Some people have planted the Cardinal Climber and complained that it didn’t do well. They complained of no blossoms, yellow leaves, and generally poor growth. However, on further examination, it has been discovered that the owners had pampered the plants so much that the poor things just gave up in every case.
As long as the plant has everything it needs to grow, it will do the rest of the work itself. When it gets too much attention instead of bursts of growth and copious blossoms, it performs less and less well until it eventually fails.
Another advantage to this plant is that there are no pests or insects in particular that are attracted to it.
Once it’s in full growth, it will have become a strong and sturdy plant, and partly because of its thickness, it’s not a conducive situation for weeds to grow, and therefore there is no potential for any form of insect infestation.
It attracts birds, butterflies, and bees; it can tolerate drought and enjoys poor quality soil.
An essential point to note is that its seeds are extremely toxic to humans and pets. But don’t let this deter you – just take the necessary precautions.
It’s a very useful and beneficial plant – you could even use it as a ground cover. It also has some fascinating functions; for example:
- Being a fast grower, it covers things quickly.

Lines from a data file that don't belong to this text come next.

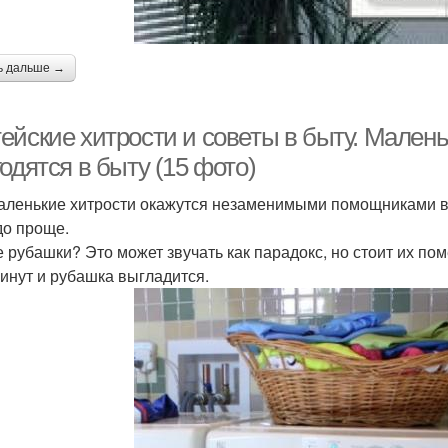
ь дальше →
ейские хитрости и советы в быту. Малень
одятся в быту (15 фото)
аленькие хитрости окажутся незаменимыми помощниками в б
до проще.
 рубашки? Это может звучать как парадокс, но стоит их пом
минут и рубашка выгладится.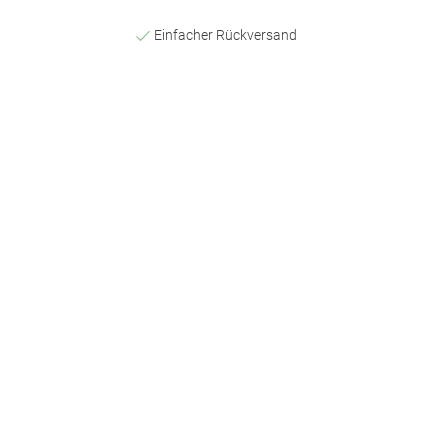
Einfacher Rückversand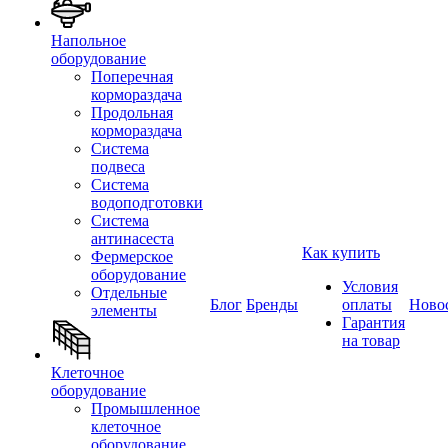
Напольное
оборудование
Поперечная
кормораздача
Продольная
кормораздача
Система
подвеса
Система
водоподготовки
Система
антинасеста
Как купить
Фермерское
оборудование
Условия
Отдельные
Блог
Бренды
оплаты
Ново
элементы
Гарантия
на товар
Клеточное
оборудование
Промышленное
клеточное
оборудование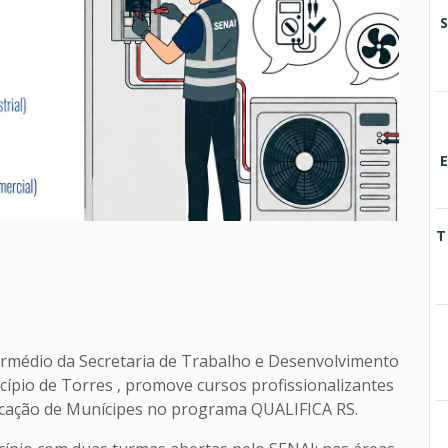
T
termédio da Secretaria de Trabalho e Desenvolvimento
cípio de Torres , promove cursos profissionalizantes
ificação de Munícipes no programa QUALIFICA RS.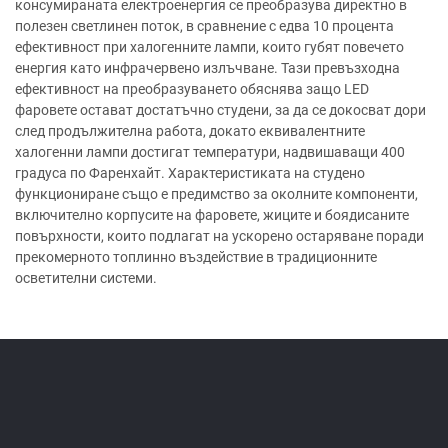
консумираната електроенергия се преобразува директно в
полезен светлинен поток, в сравнение с едва 10 процента
ефективност при халогенните лампи, които губят повечето
енергия като инфрачервено излъчване. Тази превъзходна
ефективност на преобразуването обяснява защо LED
фаровете остават достатъчно студени, за да се докосват дори
след продължителна работа, докато еквивалентните
халогенни лампи достигат температури, надвишаващи 400
градуса по Фаренхайт. Характеристиката на студено
функциониране също е предимство за околните компоненти,
включително корпусите на фаровете, жиците и боядисаните
повърхности, които подлагат на ускорено остаряване поради
прекомерното топлинно въздействие в традиционните
осветителни системи.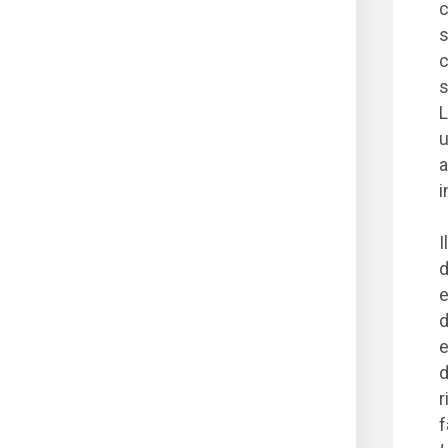
c
s
c
s
L
u
a
i
I
d
e
d
e
d
r
f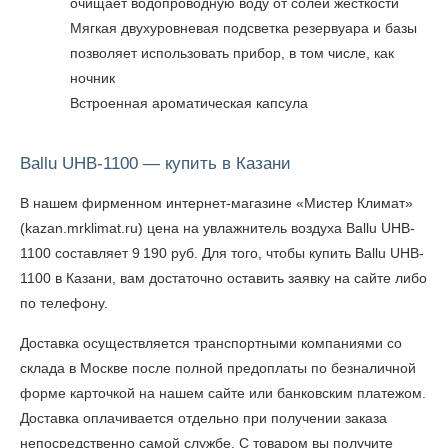
очищает водопроводную воду от солей жесткости
Мягкая двухуровневая подсветка резервуара и базы
позволяет использовать прибор, в том числе, как
ночник
Встроенная ароматическая капсула
Ballu UHB-1100 — купить в Казани
В нашем фирменном интернет-магазине «Мистер Климат»
(kazan.mrklimat.ru) цена на увлажнитель воздуха Ballu UHB-
1100 составляет 9 190 руб. Для того, чтобы
купить Ballu UHB-
1100 в Казани
, вам достаточно оставить заявку на сайте либо
по телефону.
Доставка осуществляется транспортными компаниями со
склада в Москве после полной предоплаты по безналичной
форме карточкой на нашем сайте или банковским платежом.
Доставка оплачивается отдельно при получении заказа
непосредственно самой службе. С товаром вы получите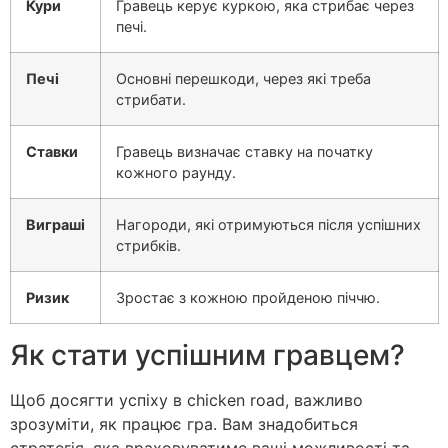
Кури
Гравець керує куркою, яка стрибає через
печі.
Печі
Основні перешкоди, через які треба
стрибати.
Ставки
Гравець визначає ставку на початку
кожного раунду.
Виграші
Нагороди, які отримуються після успішних
стрибків.
Ризик
Зростає з кожною пройденою піччю.
Як стати успішним гравцем?
Щоб досягти успіху в chicken road, важливо
зрозуміти, як працює гра. Вам знадобиться
стратегія, яка враховуватиме ваші можливості та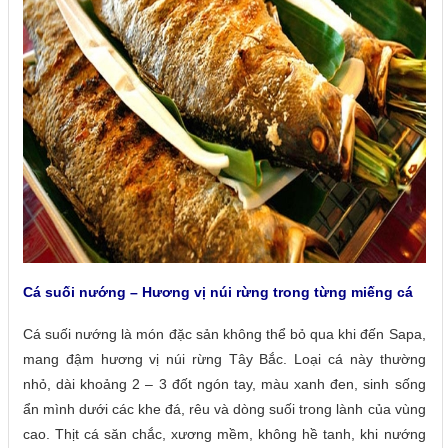
Cá suối nướng – Hương vị núi rừng trong từng miếng cá
Cá suối nướng là món đặc sản không thể bỏ qua khi đến Sapa,
mang đậm hương vị núi rừng Tây Bắc. Loại cá này thường
nhỏ, dài khoảng 2 – 3 đốt ngón tay, màu xanh đen, sinh sống
ẩn mình dưới các khe đá, rêu và dòng suối trong lành của vùng
cao. Thịt cá săn chắc, xương mềm, không hề tanh, khi nướng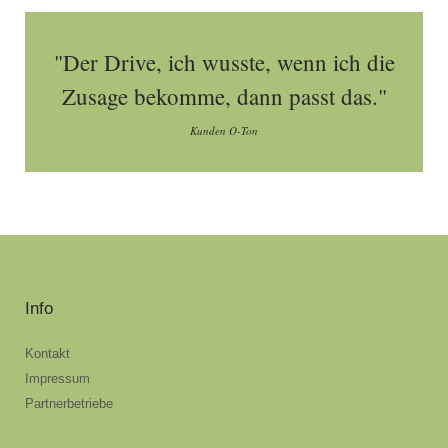
"Der Drive, ich wusste, wenn ich die
Zusage bekomme, dann passt das."
Kunden O-Ton
Info
Kontakt
Impressum
Partnerbetriebe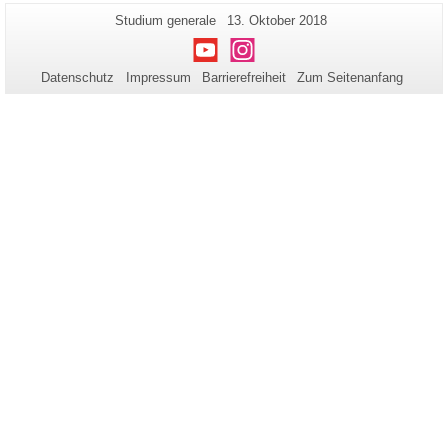
Zusätzliche
Seiten-
Letzte
Studium generale
13. Oktober 2018
Name:
Aktualisierung:
Informationen
Youtube
Instagram
zu
Datenschutz
Impressum
Barrierefreiheit
Zum Seitenanfang
dieser
Seite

- It’s a wonderful camouflage.
- It covers rusty chain-link fences.
- It gives you garden privacy by climbing and creating a lattice screen or a trellis.
- It’s very decorative for tired porch posts.
- Hanging baskets of Cardinal Climbers with the plant itself cascading down to the ground is a beautiful sight.
It cannot be sufficiently emphasized that all parts of this plant are poisonous to humans and pets. Therefore it’s vital that you keep it out of the way of children and any family pets to avoid anything dangerous from happening and when you’re handling it, always wear gloves.
Don’t Be Put Off
Don’t let this put you off from growing a really useful and tolerant climber that is also a fantastic looking plant full of beautiful blossoms and an asset to any garden.